§ **WHAT TO DO**
Every line from the one with "[menuitem] (58, 143)" to the one with "Home (821, 40)", including those two, is to be copied exactly; all other lines of the entries below are left out.

§ **RECORDS FOR THE EXERCISE**
• • • • •

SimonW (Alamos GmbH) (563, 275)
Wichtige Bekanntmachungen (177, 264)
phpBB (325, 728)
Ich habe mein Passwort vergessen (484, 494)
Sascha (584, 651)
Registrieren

• • • • •

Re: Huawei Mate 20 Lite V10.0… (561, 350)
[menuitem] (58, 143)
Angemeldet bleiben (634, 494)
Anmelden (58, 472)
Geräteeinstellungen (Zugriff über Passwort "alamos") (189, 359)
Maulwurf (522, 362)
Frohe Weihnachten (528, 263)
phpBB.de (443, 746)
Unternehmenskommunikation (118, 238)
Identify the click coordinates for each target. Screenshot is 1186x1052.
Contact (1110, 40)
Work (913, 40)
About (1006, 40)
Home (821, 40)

• • • • •

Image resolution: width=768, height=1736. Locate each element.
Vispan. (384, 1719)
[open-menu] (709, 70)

• • • • •

§ **SOLUTION**
[menuitem] (58, 143)
Angemeldet bleiben (634, 494)
Anmelden (58, 472)
Geräteeinstellungen (Zugriff über Passwort "alamos") (189, 359)
Maulwurf (522, 362)
Frohe Weihnachten (528, 263)
phpBB.de (443, 746)
Unternehmenskommunikation (118, 238)
Identify the click coordinates for each target. Screenshot is 1186x1052.
Contact (1110, 40)
Work (913, 40)
About (1006, 40)
Home (821, 40)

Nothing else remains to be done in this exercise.